Lord v. Delaware Liquor Commission

17 A.2d 230, 41 Del. 154, 2 Terry 154, 1940 Del. LEXIS 25
CourtNew York Court of General Session of the Peace
DecidedOctober 15, 1940
StatusPublished
Cited by17 cases

This text of 17 A.2d 230 (Lord v. Delaware Liquor Commission) is published on Counsel Stack Legal Research, covering New York Court of General Session of the Peace primary law. Counsel Stack provides free access to over 12 million legal documents including statutes, case law, regulations, and constitutions.

Bluebook
Lord v. Delaware Liquor Commission, 17 A.2d 230, 41 Del. 154, 2 Terry 154, 1940 Del. LEXIS 25 (N.Y. Super. Ct. 1940).

Opinion

Rodney, J.,

delivering the opinion of the Court:

I have included in the statement of facts some mention of the proceedings under the application for a license expiring June 30, 1940, because of my uncertainty as to whether the record of the oral hearing of June 20th had relevancy solely to the former application or whether such record also applied to the later application for the year 1941. The hearing was ostensibly held pursuant to Chapter 188, Vol. 42, Laws of Delaware, which requires a hearing when a protest against the granting of the license has been received, signed by ten property holders, but not requiring a hearing when no protest has been filed. A protest was duly filed as to the license expiring June 30, 1940, but no protest was received or filed in connection with the license expiring June 30, 1941.

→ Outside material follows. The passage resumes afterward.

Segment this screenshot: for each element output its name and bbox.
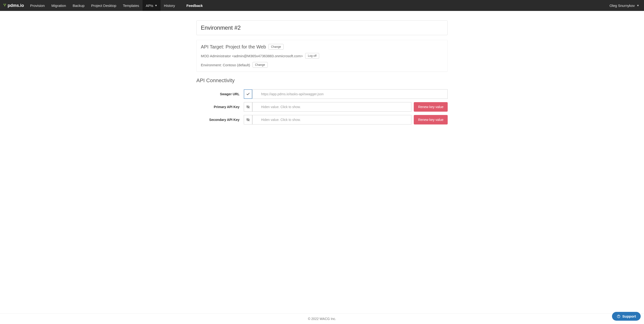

On June 22, 1940, the Liquor Commission in refusing both applications drew a material distinction between them. As to the first application it recited it had considered the protest and evidence produced at the hearing, and based its refusal of a license “on the facts revealed at the hearing.” As to the application for the license expiring June 30, 1941, the Commission is silent as to any reliance on the evidence adduced at the hearing, merely stating that the application “has been thoroughly investigated and considered.”

The question has importance for the reason that if the hearing of June 20th had no relevancy to the second application, then no reasons whatever are assigned for the refusal of that license and I have a bare refusal with no reason on which it is based, and nothing to show the exercise of any sound legal discretion. I would then have no occasion to consider the record to determine whether the ruling of the Liquor Commission was based on sound discretion. For the determination of the present matter I shall assume, [160]*160without deciding, that the hearing had relevancy to the present application for a license, and that I have due authority to consider the record which has been filed by the Liquor Commission in the present proceeding.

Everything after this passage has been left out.